# taz.de -- Autogipfel im Bundeskanzleramt: Zäher Umstieg aufs E-Auto
       
       > Der Bundeskanzler diskutiert mit Industrie und Verbänden über die
       > Förderung von E-Autos. Einer der Streitpunkte: Ladesäulen.
       
 (IMG) Bild: Wer baut sie und wenn ja, wie viele? Beim Autogipfel geht es auch um Ladesäulen
       
       BERLIN/FREIBURG taz | Zum Autogipfel im Kanzleramt haben Umwelt- und
       Mobilitätsbündnisse mehr Einsatz für die Transformation des
       Mobilitätssektors, sowohl von der Industrie als auch seitens der Politik
       gefordert. „Der Umstieg von Verbrennern auf E-Autos verläuft aktuell zäh“,
       sagt Friederike Piper, E-Mobilitätsexpertin bei der Organisation Transport
       and Environment. „Doch es sind noch lange nicht alle Hebel betätigt“. Die
       Autobauer könnten zum Beispiel deutlich mehr E-Autos in ihren eigenen
       Leasingfirmen anbieten. Der Vorteil, laut Piper: Der breiten Bevölkerung
       ständen E-Fahrzeuge billiger zur Verfügung – Neuwagen seien meist „teure
       Modelle für wenige Privilegierte“.
       
       2030 sollen 15 Millionen vollelektrische Pkws auf deutschen Straßen
       unterwegs sein. Aktuell sind bundesweit nur rund 1,3 Millionen E-Autos
       zugelassen. Olaf Scholz (SPD) hat deshalb zum Autogipfel ins
       Bundeskanzleramt geladen: Am Montag wollte sich der Bundeskanzler mit
       Vertreter:innen der Automobilindustrie treffen. Schwerpunkt des
       Treffens: die Frage, wie das 15-Millionen-Ziel erreicht und der deutsche
       E-Fahrzeugmarkt gestärkt werden kann.
       
       Neben den hiesigen Autobauern VW, BMW und Mercedes-Benz waren unter anderem
       Ford, Opel und Tesla, Zulieferer, Branchenverbände, Gewerkschaften und
       Wissenschaftsvertreter:innen geladen. Außerdem wurden
       Umweltministerin Steffi Lemke (Grüne), Verkehrsminister Volker Wissing
       (FDP), Wirtschaftsminister Robert Habeck (Grüne) und Arbeitsminister
       Hubertus Heil (SPD) erwartet.
       
       Dass die Autobauer bei ihren elektrischen Modellen allzu sehr auf Luxus
       setzen, bestätigt auch der ökologische Verkehrsclub (VCD). „Wo bleiben die
       kleinen bezahlbaren E-Pkws, die Kanzler Scholz bereits Anfang September auf
       der IAA forderte?“, fragt Michael Müller-Görnert, verkehrspolitischer
       Sprecher des VCD. Selbst bei den E-Boliden im SUV- und Luxussegment
       schwächele der Absatz. „Wenn die deutschen Autohersteller [1][im Wettbewerb
       mit Tesla] und der chinesischen Konkurrenz bestehen wollen, müssen sie
       endlich liefern“, betont Müller-Görnert.
       
       ## Verbände fordern Reform der Kfz-Steuer
       
       Die Regierung könne den E-Autoabsatz fördern, indem sie Steuern und Abgaben
       im Verkehr am Klimaschutz ausrichte: Ähnlich wie in anderen EU-Staaten
       sollte sie die Kfz-Steuer um eine sogenannte Bonus-Malus-Komponente
       ergänzen, erklärt der VCD-Experte. Je höher der CO₂-Ausstoß eines neu
       gekauften Fahrzeugs, desto höher die Kfz-Steuer im Jahr der Neuanschaffung.

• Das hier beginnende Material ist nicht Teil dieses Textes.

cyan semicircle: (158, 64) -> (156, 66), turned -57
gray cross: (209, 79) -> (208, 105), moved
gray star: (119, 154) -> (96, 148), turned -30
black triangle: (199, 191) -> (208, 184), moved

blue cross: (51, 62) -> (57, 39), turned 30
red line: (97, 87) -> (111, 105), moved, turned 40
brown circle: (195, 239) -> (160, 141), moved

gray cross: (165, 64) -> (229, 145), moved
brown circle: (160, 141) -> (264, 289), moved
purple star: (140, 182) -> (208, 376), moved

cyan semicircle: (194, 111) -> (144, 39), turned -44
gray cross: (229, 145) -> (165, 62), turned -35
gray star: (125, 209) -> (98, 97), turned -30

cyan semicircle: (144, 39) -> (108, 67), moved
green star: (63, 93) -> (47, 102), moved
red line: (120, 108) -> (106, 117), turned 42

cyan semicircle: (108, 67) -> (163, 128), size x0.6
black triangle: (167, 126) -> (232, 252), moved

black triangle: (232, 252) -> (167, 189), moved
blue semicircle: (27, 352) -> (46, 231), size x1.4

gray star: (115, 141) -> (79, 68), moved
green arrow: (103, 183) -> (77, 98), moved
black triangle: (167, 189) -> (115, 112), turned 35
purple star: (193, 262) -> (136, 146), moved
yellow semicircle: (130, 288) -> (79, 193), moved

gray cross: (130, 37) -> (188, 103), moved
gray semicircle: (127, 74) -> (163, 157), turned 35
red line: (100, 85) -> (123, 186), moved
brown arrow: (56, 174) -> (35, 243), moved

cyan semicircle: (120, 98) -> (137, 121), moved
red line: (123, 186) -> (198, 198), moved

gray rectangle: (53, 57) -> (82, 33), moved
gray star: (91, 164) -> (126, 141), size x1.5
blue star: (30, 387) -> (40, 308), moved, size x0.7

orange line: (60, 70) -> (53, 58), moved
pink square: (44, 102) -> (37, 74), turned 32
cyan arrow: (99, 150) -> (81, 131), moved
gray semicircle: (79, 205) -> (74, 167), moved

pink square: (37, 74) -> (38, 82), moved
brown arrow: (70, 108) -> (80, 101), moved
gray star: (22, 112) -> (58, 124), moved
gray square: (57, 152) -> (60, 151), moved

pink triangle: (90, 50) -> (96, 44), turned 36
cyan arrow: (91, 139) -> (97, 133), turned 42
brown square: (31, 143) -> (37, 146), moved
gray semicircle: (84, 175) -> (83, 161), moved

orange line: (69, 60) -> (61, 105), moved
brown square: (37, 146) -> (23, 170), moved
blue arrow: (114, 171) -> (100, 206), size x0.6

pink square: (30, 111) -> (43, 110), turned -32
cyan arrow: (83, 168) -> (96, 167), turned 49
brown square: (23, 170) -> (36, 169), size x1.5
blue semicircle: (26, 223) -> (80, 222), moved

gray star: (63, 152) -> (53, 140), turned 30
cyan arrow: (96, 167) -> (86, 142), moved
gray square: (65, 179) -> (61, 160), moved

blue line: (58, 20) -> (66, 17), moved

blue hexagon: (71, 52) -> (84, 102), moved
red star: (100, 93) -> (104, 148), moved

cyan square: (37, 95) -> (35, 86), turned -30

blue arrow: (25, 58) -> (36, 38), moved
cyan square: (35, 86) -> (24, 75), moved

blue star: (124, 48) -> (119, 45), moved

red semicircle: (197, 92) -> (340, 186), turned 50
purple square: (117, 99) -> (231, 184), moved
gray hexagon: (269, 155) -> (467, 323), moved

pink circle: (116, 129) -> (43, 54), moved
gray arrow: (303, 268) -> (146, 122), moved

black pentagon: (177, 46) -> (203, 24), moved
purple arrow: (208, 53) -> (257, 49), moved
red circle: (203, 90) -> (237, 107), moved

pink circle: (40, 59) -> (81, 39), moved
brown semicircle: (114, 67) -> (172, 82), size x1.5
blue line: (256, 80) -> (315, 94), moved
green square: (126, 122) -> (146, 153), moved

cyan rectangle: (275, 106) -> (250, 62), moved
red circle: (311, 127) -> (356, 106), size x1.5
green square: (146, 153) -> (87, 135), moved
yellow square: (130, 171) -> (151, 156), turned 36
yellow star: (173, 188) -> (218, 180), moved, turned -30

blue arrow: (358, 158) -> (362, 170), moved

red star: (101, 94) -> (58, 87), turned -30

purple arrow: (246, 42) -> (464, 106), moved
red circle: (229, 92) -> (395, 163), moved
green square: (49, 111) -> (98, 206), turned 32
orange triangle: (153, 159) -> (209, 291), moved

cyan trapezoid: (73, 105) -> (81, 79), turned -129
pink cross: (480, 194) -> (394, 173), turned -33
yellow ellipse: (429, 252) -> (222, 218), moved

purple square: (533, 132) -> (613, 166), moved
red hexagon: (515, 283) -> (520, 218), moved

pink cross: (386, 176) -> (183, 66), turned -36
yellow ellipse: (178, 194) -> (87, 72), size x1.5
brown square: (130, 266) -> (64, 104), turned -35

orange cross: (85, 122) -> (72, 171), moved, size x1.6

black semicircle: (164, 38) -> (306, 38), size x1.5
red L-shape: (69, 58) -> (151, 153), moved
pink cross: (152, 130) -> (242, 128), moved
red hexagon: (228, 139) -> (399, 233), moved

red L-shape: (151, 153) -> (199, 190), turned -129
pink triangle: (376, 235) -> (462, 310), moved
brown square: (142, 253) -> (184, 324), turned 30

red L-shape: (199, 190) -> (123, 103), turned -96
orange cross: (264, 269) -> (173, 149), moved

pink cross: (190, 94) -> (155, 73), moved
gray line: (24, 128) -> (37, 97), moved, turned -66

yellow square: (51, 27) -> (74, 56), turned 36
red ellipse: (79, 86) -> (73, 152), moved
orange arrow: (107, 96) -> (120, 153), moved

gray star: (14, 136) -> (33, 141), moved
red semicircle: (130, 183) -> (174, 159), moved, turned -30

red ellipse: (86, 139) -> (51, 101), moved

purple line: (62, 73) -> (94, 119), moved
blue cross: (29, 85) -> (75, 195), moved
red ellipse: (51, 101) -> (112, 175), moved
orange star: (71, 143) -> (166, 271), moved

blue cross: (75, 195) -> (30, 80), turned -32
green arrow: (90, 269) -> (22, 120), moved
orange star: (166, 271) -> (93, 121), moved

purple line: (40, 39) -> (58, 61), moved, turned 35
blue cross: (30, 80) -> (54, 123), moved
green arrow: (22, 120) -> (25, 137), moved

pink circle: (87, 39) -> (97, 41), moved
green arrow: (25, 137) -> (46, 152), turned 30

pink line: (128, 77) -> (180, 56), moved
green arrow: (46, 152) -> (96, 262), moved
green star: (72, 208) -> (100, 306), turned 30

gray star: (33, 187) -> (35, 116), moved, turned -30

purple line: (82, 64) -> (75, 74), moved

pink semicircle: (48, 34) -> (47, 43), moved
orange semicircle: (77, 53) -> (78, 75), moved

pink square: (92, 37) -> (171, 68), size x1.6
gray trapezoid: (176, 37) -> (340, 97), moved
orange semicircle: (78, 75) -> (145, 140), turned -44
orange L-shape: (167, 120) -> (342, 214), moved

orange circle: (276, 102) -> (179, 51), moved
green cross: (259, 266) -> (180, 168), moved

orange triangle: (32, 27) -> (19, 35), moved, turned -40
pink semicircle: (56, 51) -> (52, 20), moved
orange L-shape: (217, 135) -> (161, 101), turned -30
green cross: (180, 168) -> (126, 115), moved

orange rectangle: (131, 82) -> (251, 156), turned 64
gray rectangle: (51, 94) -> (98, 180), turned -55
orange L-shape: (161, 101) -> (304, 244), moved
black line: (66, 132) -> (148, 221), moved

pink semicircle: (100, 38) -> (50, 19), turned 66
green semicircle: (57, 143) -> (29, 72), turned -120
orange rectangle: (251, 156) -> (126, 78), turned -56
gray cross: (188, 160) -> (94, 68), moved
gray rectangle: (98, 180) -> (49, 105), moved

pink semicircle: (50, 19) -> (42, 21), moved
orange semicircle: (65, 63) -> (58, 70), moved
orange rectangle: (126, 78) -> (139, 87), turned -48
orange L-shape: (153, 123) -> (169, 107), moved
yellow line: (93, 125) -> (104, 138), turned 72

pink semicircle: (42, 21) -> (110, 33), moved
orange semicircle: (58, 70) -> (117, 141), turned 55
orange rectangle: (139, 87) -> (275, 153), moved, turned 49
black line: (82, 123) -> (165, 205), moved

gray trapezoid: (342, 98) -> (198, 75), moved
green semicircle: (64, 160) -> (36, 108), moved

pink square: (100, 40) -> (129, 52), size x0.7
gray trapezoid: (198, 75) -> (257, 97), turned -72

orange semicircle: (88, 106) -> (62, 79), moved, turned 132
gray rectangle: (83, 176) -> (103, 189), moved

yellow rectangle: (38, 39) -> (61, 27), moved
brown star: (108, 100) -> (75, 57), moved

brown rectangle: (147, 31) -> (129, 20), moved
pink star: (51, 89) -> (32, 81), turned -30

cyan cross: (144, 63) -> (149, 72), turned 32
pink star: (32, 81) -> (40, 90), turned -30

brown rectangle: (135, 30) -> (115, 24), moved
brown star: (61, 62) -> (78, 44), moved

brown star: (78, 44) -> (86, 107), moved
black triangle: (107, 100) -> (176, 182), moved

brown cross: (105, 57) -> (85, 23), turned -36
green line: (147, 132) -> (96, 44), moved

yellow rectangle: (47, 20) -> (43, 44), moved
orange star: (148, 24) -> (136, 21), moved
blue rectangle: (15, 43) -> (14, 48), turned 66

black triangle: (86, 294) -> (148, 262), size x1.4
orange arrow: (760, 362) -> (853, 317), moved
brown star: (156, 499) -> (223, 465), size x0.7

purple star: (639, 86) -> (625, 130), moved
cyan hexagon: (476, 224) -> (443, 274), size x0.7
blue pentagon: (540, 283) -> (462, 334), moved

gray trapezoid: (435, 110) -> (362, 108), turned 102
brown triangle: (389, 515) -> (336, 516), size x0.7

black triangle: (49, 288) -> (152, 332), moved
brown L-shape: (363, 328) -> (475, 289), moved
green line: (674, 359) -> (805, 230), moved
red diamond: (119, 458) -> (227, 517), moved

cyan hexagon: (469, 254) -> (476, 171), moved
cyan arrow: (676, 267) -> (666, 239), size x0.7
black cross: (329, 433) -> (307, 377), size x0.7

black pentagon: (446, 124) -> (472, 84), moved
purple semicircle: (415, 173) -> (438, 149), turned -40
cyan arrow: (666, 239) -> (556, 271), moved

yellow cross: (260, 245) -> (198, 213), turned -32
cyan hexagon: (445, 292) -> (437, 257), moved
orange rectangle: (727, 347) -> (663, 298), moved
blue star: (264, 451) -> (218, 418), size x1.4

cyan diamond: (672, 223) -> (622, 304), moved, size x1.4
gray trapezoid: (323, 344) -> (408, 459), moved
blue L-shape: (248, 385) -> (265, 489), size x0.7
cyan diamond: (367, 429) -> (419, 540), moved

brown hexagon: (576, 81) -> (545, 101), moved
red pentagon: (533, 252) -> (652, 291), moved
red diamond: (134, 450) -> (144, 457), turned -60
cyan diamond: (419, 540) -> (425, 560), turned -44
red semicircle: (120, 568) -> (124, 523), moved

       Der „höhere Steuersatz für Spritschlucker“ könne Kaufprämien für
       klimafreundlichere E-Autos finanzieren.
       
       Das Umweltbundesamt machte sich vor dem Autogipfel ebenfalls für eine
       solche Reform der Kfz-Steuer stark. Außerdem schlagen mehrere
       Umweltverbände vor, [2][klimaschädliche Subventionen für Diesel- und
       Dienstwagen zu streichen], um mehr Geld in die Transformation des
       Verkehrssektors stecken zu können. Der Verband für Straßengüterlogistik BGL
       kritisiert, dass der Gipfel ohne Beteiligung der Lkw-Branche stattfinde. So
       werde ein Drittel des CO₂-Ausstoßes im Straßenverkehr ausgeblendet.
       Radverbände monieren, dass der Kanzler beim Stichwort Mobilität vor allem
       die Autoindustrie einbezieht.
       
       Bundesverkehrsminister Wissing sagte dem Handelsblatt vor dem Gipfel, dass
       er die Autoindustrie „neben der Auslieferung von E-Fahrzeugen“ auch beim
       „vorausschauenden Ausbau der Ladeinfrastruktur“ in der Pflicht sehe. Die
       Politik treibe den Ausbau ihrerseits voran. Die Zahlen jedoch deuten nicht
       darauf hin, dass es an Akteuren fehlt, die bereit sind, in öffentliche
       Ladeinfrastruktur zu investieren: Die Entwicklung des öffentlichen
       Ladeangebots sei im Jahr 2023 mit bisher 27.682 neuen Ladepunkten und 1,5
       Gigawatt aufsummierter Ladeleistung auf einem „neuen Rekordkurs“, rechnet
       der Bundesverband der Energie- und Wasserwirtschaft (BDEW) in seinem
       neuesten Elektromobilitätsmonitor vor.
       
       Unter anderem wegen der stark wachsenden Infrastruktur bewegt sich die
       durchschnittliche Belegung der öffentlichen Ladepunkte „insgesamt auf
       niedrigem Niveau“, wie der BDEW berichtet. Verschärft wird diese Situation
       dadurch, dass seit September die Neuzulassungen von Batteriefahrzeugen
       stagnieren – vor allem, weil die spezifische Förderung für E-Dienstwagen
       weggefallen ist.
       
       ## Mehr Ladesäulen als die EU vorgibt
       
       Der BDEW verweist ferner darauf, dass Deutschland schon mehr als doppelt so
       viel Ladeleistung installiert habe wie [3][nach europäischen Vorgaben]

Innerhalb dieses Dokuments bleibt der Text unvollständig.